Não ignore a dor dos animais

Ilustrações: Tommy Kane/Sue Coe

“Como reagiria cada ser humano que experimentasse a realidade da criação para consumo na pele duma criatura tão subjugada? Sentindo suas limitações e impossibilidades. Já não poderia rir ou debochar dessa miséria porque seria a sua própria. Se não a reconhece dessa forma por indiferença, que é estranhamento que vem duma ausência de empatia, o que diria ou não diria sentindo-a como violação máxima de sua existência e vontade?”

Não pensava num tipo específico de animal, e sim em muitos dos que sucumbem à implacabilidade da conveniência humana, fortalecida por alheamento que também é estímulo obliterante.

“Por que devo pensar em alguém em específico ou somente numa espécie? Tento evitar desconsideração num mundo tão imerso num mal que celebramos porque evoca prazer e satisfação. E como a humanidade exultou-se com opressões que hoje condena…”

Formatos de cabeças e corpos, pernas, pelos, penas, escamas, peles – tudo ia e voltava de sua mente e girava numa sequência de imagens que trazia número indefinido de faces desfeitas e refeitas.

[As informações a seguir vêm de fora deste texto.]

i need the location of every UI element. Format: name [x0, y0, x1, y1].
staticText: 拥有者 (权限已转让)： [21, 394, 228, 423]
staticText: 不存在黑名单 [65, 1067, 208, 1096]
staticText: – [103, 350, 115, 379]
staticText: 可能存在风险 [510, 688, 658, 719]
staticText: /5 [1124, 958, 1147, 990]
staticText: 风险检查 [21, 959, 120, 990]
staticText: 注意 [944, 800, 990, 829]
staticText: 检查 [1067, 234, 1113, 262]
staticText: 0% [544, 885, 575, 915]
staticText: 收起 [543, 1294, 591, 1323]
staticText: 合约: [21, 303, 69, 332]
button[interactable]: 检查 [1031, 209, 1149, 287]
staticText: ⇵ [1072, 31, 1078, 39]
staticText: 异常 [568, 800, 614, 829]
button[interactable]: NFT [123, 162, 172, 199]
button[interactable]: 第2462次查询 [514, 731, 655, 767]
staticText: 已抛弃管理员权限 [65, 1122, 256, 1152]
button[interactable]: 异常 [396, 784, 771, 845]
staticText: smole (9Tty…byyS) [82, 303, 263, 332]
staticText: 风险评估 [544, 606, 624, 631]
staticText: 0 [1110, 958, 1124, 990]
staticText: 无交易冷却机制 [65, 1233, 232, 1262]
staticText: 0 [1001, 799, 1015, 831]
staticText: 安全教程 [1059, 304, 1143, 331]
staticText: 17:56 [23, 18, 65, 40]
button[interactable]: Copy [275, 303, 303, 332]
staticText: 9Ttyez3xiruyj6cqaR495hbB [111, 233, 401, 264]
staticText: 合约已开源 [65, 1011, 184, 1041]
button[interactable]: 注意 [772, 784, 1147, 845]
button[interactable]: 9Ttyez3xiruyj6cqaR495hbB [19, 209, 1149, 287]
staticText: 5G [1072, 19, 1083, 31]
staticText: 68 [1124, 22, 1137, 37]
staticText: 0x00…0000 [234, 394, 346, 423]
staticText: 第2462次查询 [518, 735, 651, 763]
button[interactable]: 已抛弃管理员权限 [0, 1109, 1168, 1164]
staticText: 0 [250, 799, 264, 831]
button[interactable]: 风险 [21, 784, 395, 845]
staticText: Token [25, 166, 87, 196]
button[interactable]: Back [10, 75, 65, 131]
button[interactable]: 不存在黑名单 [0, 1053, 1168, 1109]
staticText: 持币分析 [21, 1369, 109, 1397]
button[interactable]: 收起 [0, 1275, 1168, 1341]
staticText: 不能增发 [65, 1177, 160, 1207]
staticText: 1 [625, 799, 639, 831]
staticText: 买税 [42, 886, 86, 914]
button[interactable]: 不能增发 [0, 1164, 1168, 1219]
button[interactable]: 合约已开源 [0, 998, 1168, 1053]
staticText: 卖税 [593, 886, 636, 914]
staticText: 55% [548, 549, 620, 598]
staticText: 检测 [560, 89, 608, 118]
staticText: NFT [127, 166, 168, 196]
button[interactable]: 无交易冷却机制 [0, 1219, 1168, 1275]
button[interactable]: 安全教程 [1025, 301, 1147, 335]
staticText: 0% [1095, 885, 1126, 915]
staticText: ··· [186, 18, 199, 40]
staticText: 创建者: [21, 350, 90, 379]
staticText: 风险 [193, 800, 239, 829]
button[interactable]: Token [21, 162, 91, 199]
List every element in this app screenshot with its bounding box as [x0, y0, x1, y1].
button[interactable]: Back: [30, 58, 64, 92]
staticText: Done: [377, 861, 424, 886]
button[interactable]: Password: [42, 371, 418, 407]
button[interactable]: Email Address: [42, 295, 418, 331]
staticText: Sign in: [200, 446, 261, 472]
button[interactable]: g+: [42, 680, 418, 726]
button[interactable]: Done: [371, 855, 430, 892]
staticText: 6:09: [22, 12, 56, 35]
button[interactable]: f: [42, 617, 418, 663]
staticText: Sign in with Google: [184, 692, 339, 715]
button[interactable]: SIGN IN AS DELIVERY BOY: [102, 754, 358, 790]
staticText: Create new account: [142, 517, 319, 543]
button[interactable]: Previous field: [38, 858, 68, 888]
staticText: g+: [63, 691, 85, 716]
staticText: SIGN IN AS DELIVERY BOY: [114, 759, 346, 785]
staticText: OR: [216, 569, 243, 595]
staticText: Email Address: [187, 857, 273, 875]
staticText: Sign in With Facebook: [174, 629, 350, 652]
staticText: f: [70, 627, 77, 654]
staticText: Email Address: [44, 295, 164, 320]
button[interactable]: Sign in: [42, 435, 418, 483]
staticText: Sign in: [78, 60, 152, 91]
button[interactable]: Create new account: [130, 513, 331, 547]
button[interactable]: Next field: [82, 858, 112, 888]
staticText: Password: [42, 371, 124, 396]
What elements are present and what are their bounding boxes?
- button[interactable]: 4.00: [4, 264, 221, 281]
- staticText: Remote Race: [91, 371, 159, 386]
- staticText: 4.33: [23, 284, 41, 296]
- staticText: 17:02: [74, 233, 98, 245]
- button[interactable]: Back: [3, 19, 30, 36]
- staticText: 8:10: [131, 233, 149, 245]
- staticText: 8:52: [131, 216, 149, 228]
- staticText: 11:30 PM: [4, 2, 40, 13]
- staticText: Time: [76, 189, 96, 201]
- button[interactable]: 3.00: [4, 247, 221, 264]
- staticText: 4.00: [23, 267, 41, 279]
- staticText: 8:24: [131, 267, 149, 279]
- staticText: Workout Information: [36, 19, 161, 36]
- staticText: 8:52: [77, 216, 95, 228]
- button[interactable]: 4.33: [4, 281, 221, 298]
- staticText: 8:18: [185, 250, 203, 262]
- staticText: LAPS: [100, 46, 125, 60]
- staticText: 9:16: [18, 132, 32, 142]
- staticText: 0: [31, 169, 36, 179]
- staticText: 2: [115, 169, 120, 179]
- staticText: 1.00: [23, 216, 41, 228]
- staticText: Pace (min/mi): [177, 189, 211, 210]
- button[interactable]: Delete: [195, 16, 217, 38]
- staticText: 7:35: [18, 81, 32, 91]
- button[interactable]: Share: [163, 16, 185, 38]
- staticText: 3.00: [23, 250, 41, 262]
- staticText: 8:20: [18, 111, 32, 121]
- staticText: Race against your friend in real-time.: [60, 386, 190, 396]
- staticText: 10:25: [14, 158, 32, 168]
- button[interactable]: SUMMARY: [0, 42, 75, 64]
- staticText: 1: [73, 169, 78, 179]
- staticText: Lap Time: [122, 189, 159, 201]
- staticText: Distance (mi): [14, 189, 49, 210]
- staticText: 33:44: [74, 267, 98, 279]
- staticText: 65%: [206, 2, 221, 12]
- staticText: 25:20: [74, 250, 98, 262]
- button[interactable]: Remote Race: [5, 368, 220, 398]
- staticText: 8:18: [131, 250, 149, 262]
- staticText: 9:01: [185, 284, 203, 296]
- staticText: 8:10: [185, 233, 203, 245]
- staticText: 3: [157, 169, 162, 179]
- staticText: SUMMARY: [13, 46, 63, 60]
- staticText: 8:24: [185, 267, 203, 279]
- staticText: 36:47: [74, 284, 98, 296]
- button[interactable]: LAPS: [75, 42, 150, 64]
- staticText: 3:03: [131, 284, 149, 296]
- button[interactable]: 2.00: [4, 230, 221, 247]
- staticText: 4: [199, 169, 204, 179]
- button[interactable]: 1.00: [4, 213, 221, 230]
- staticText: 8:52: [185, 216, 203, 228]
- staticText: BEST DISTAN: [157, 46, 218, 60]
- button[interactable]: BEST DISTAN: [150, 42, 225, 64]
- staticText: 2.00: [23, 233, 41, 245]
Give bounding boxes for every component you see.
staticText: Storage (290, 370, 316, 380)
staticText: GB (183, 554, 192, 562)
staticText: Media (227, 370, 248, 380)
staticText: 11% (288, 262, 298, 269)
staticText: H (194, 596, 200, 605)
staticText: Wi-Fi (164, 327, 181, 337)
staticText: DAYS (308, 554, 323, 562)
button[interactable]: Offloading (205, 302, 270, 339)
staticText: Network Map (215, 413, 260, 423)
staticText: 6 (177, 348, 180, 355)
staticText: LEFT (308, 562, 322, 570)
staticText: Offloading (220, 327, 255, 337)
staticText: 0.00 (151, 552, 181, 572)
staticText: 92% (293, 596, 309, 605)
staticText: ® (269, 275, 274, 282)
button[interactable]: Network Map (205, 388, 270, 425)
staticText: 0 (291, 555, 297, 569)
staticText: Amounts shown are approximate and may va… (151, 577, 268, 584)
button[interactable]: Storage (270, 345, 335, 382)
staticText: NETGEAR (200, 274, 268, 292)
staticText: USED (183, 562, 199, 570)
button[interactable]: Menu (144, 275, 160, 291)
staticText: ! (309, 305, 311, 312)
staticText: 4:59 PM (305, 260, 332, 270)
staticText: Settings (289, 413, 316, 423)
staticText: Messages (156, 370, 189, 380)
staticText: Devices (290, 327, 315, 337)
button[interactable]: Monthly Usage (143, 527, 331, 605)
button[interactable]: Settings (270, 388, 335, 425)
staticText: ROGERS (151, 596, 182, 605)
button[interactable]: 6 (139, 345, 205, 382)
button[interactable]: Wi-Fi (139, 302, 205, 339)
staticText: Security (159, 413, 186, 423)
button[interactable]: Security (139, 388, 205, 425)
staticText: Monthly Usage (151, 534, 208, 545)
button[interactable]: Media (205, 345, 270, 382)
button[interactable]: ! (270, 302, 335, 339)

“Poderia passar a vida testemunhando expressões de animais explorados e mortos a cada segundo para o gáudio da humanidade. Ainda assim, não deixaria de considerar-me ignorante em relação à dimensão do barbarismo. E devo aceitar as inconsistências e bobagens daqueles que menosprezam o impacto dessa crueldade? Quanta empáfia domina o ser humano que minimiza a dor do outro, não humano, para tentar usá-la como exceção quando este universo de miséria é assomado por milhões e bilhões.”

A ideia do não ser é algo que legitima comportamentos imorais no ser humano que usufrui de nocivos vícios culturais e quer preservá-los, porque não sendo alvo de desconsideração tão ingente por sua vida julga-se criatura mais elevada e digna de ignorar valores que não são seus, mas que são imprescindíveis à não violência contra os outros.

“Para onde iria esse olhar de distanciamento se quem o preserva e orgulha-se do desrespeito ao que não é humano pudesse sentir na pele a dor da vida não humana reduzida a alvo de consumo? É o tipo de consideração que deveríamos abrigar na consciência.”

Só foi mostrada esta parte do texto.